My ID gender father ID mother ID
The ID is 5 digits, which is different for each person; Gender M stands for male and F for female. If a person's father or mother is no longer available, the corresponding ID position is marked with - 1.

Next, a positive integer k is given, followed by K lines. Each line gives the ID s of a pair of lovers, separated by spaces.
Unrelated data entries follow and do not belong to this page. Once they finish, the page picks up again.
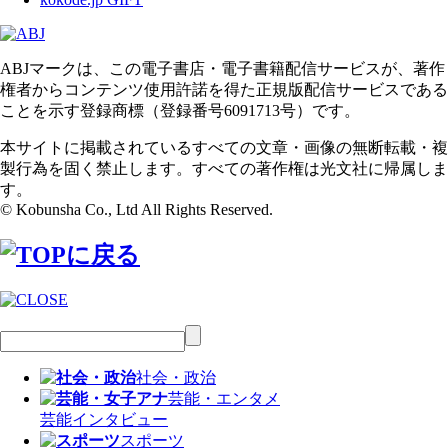
ABJマークは、この電子書店・電子書籍配信サービスが、著作
権者からコンテンツ使用許諾を得た正規版配信サービスである
ことを示す登録商標（登録番号6091713号）です。
本サイトに掲載されているすべての文章・画像の無断転載・複
製行為を固く禁止します。すべての著作権は光文社に帰属しま
す。
© Kobunsha Co., Ltd All Rights Reserved.
社会・政治
芸能・エンタメ
芸能
インタビュー
スポーツ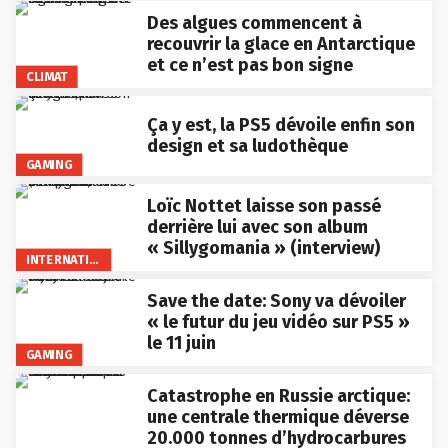
Des algues commencent à
recouvrir la glace en Antarctique
et ce n’est pas bon signe
CLIMAT
Ça y est, la PS5 dévoile enfin son
design et sa ludothèque
GAMING
Loïc Nottet laisse son passé
derrière lui avec son album
« Sillygomania » (interview)
INTERNATIONAL
Save the date: Sony va dévoiler
« le futur du jeu vidéo sur PS5 »
le 11 juin
GAMING
Catastrophe en Russie arctique:
une centrale thermique déverse
20.000 tonnes d’hydrocarbures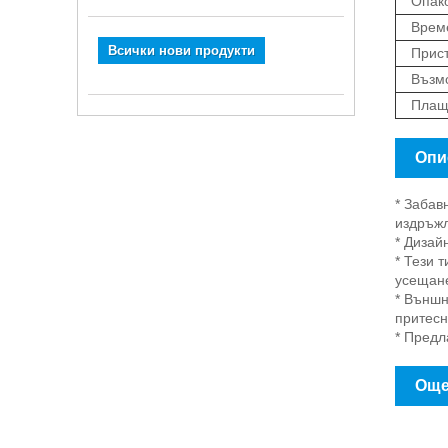
Опак
Време
Всички нови продукти
Прист
Възмо
Плащ
Опи
* Забав
издръжл
* Дизай
* Тези 
усещан
* Външн
притесн
* Предл
Още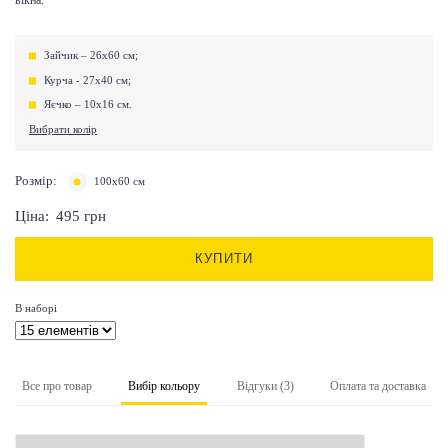
Зайчик – 26х60 см;
Курча - 27х40 см;
Яєчко – 10х16 см.
Вибрати колір
Розмір:
100х60 см
Ціна:
495
грн
КУПИТИ
В наборі
Все про товар
Вибір кольору
Відгуки (3)
Оплата та доставка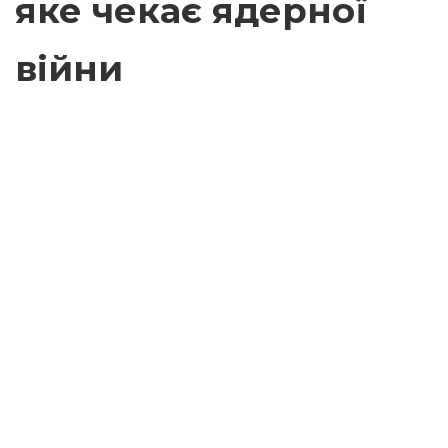
яке чекає ядерної
війни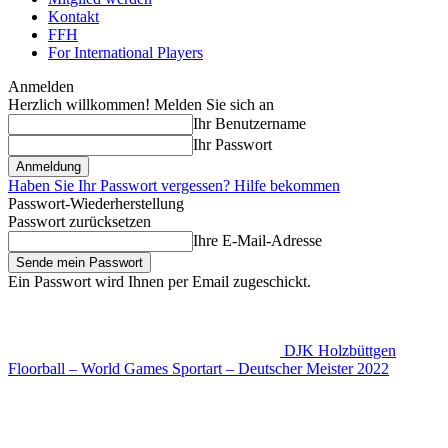
Kontakt
FFH
For International Players
Anmelden
Herzlich willkommen! Melden Sie sich an
Ihr Benutzername
Ihr Passwort
Haben Sie Ihr Passwort vergessen? Hilfe bekommen
Passwort-Wiederherstellung
Passwort zurücksetzen
Ihre E-Mail-Adresse
Ein Passwort wird Ihnen per Email zugeschickt.
DJK Holzbüttgen
Floorball – World Games Sportart – Deutscher Meister 2022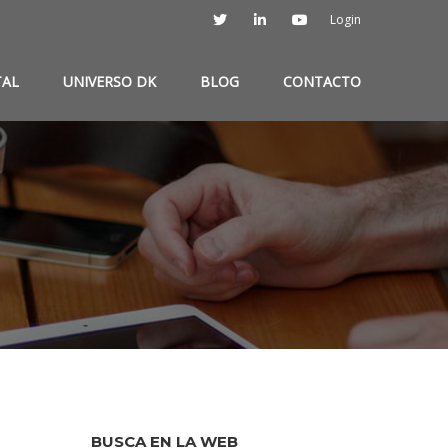
Login
TAL
UNIVERSO DK
BLOG
CONTACTO
BUSCA EN LA WEB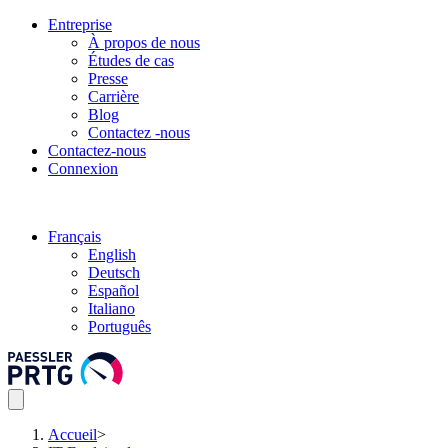
Entreprise
À propos de nous
Études de cas
Presse
Carrière
Blog
Contactez -nous
Contactez-nous
Connexion
Français
English
Deutsch
Español
Italiano
Português
Accueil
>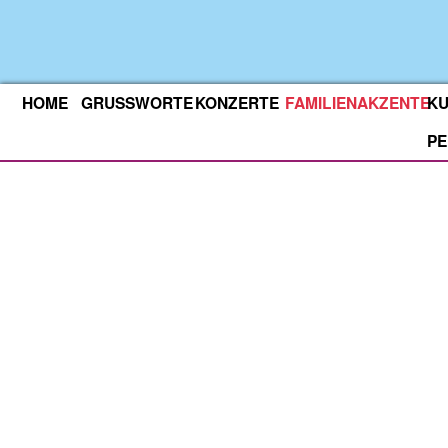
HOME
GRUSSWORTE
KONZERTE
FAMILIENAKZENTE
KU
P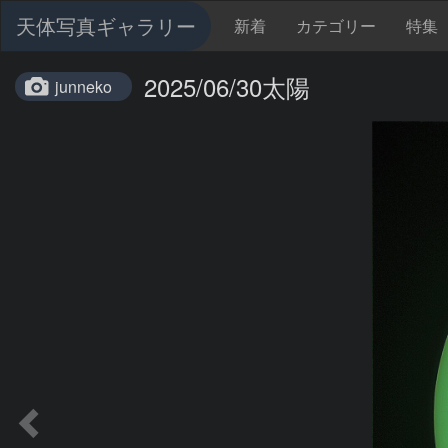
天体写真ギャラリー
新着
カテゴリー
特集
2025/06/30太陽
junneko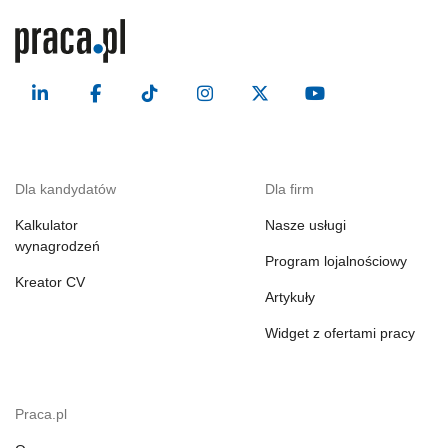
Dla kandydatów
Dla firm
Kalkulator
Nasze usługi
wynagrodzeń
Program lojalnościowy
Kreator CV
Artykuły
Widget z ofertami pracy
Praca.pl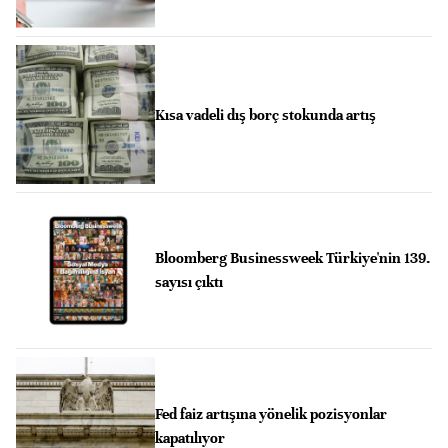
Kısa vadeli dış borç stokunda artış
Bloomberg Businessweek Türkiye'nin 139.
sayısı çıktı
Fed faiz artışına yönelik pozisyonlar
kapatılıyor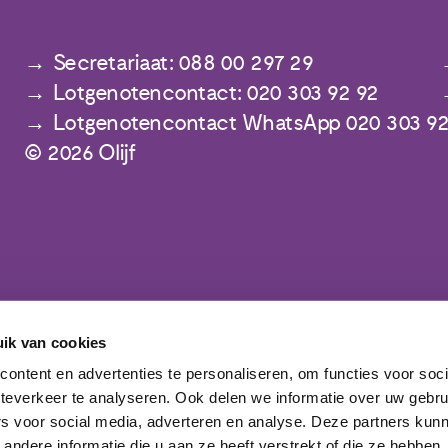
Secretariaat: 088 00 297 29
Lotgenotencontact: 020 303 92 92
Lotgenotencontact WhatsApp 020 303 92
© 2026 Olijf
ik van cookies
ontent en advertenties te personaliseren, om functies voor soc
Meld je aan voor de nieuwsbrief
teverkeer te analyseren. Ook delen we informatie over uw gebru
rs voor social media, adverteren en analyse. Deze partners kun
ndere informatie die u aan ze heeft verstrekt of die ze hebben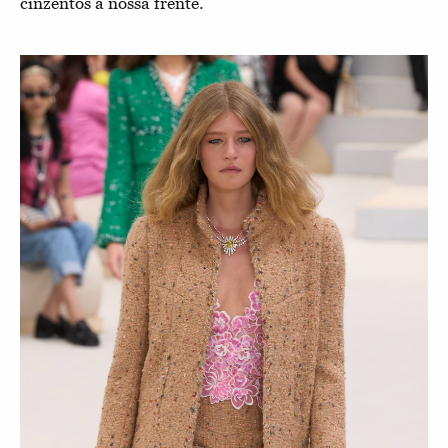
cinzentos à nossa frente.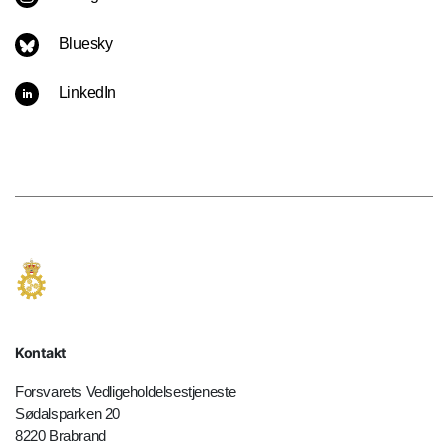
Bluesky
LinkedIn
Kontakt
Forsvarets Vedligeholdelsestjeneste
Sødalsparken 20
8220 Brabrand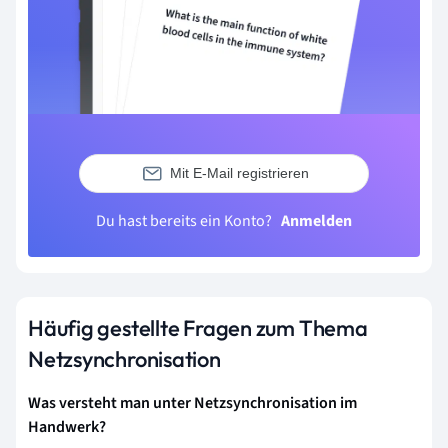
Mit E-Mail registrieren
Du hast bereits ein Konto?
Anmelden
Häufig gestellte Fragen zum Thema
Netzsynchronisation
Was versteht man unter Netzsynchronisation im
Handwerk?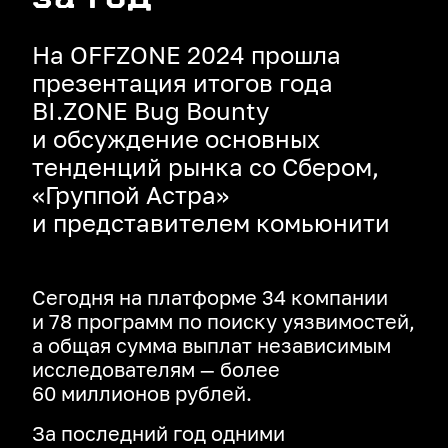
На OFFZONE 2024 прошла
презентация итогов года
BI.ZONE Bug Bounty
и обсуждение основных
тенденций рынка со Сбером,
«Группой Астра»
и представителем комьюнити
Сегодня на платформе 34 компании
и 78 программ по поиску уязвимостей,
а общая сумма выплат независимым
исследователям — более
60 миллионов рублей.
За последний год одними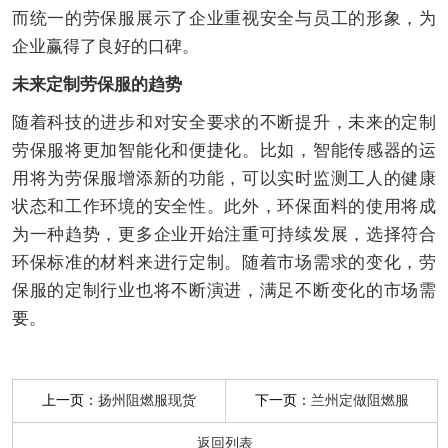
而统一的劳保服展示了企业重视安全与员工的形象，为
企业赢得了良好的口碑。
未来定制劳保服的趋势
随着科技的进步和对安全要求的不断提升，未来的定制
劳保服将更加智能化和便捷化。比如，智能传感器的运
用将为劳保服增添新的功能，可以实时监测工人的健康
状态和工作环境的安全性。此外，环保面料的使用将成
为一种趋势，更多企业开始注重可持续发展，选择符合
环保标准的材料来进行定制。随着市场需求的变化，劳
保服的定制行业也将不断演进，满足不断变化的市场需
要。
上一页：
下一页：
扬州阻燃服现货
兰州定做阻燃服
返回列表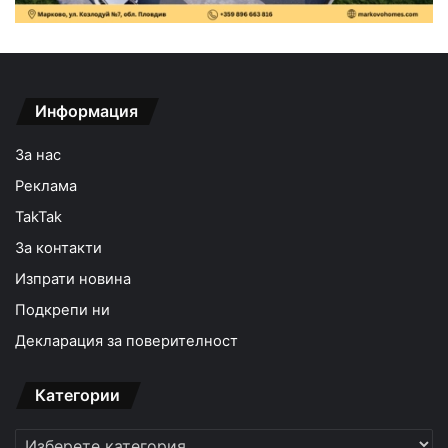
Информация
За нас
Реклама
TakTak
За контакти
Изпрати новина
Подкрепи ни
Декларация за поверителност
Категории
Категории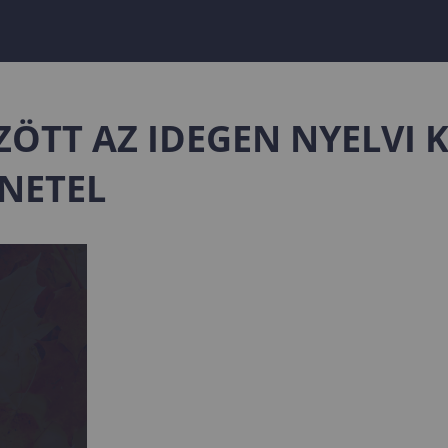
ÖZÖTT AZ IDEGEN NYELVI
NETEL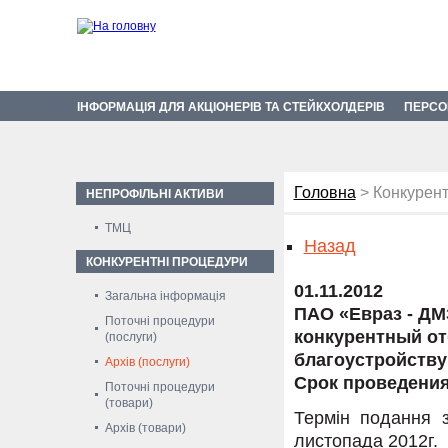
ІНФОРМАЦІЯ ДЛЯ АКЦІОНЕРІВ ТА СТЕЙКХОЛДЕРІВ
ПЕРСО
Головна
> Конкурент
НЕПРОФІЛЬНІ АКТИВИ
ТМЦ
Назад
КОНКУРЕНТНІ ПРОЦЕДУРИ
01.11.2012
Загальна інформація
ПАО «Евраз - ДМ
Поточні процедури
конкурентный от
(послуги)
благоустройству
Архів (послуги)
Срок проведения 
Поточні процедури
(товари)
Термін подання з
Архів (товари)
листопада 2012г.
Note: the title ensures that two people are of the same generation, each has only one gender, and there is no incest or marriage between generations in the blood relationship network.

Output format:
For each pair of lovers, judge whether their relationship can be intermarried: if they are of the same sex, output Never Mind; If it is heterosexual and related to five clothes, output Yes; If the heterosexual relationship does not produce five clothes, output No.

Input sample:

24
00001 M 01111 -1
00002 F 02222 03333
00003 M 02222 03333
00004 F 04444 03333
00005 M 04444 05555
00006 F 04444 05555
00007 F 06666 07777
00008 M 06666 07777
00009 M 00001 00002
00010 M 00003 00006
00011 F 00005 00007
00012 F 00008 08888
00013 F 00009 00011
00014 M 00010 09999
00015 M 00010 09999
00016 M 10000 00012
00017 F -1 00012
00018 F 11000 00013
00019 F 11100 00018
00020 F 00015 11110
00021 M 11100 00020
00022 M 00016 -1
00023 M 10012 00017
00024 M 00022 10013
9
00021 00024
00019 00024
00011 00012
00022 00018
00001 00004
00013 00016
00017 00015
00019 00021
00010 00011

Output example:

Never Mind
Yes
Never Mind
No
Yes
No
Yes
No
No

The test site of this question is still obvious, test tree
Therefore, vector is indispensable, and one point needs to be paid attention to
How to judge the "five clothes"? Enter the number of two people in the title as the starting point of DFS, and perform DFS traversal respectively. If the traversal is completed, the number of layers is greater than or equal to 5 (I thought it was > 5, because it is not possible within five generations, but it is only greater than five, and the sample output cannot be obtained, so it can only be > =). If the previous person has traversed this node in the traversal process, However, this node is also encountered in the traversal process of the second person, and it is less than 5, which is within the "five services"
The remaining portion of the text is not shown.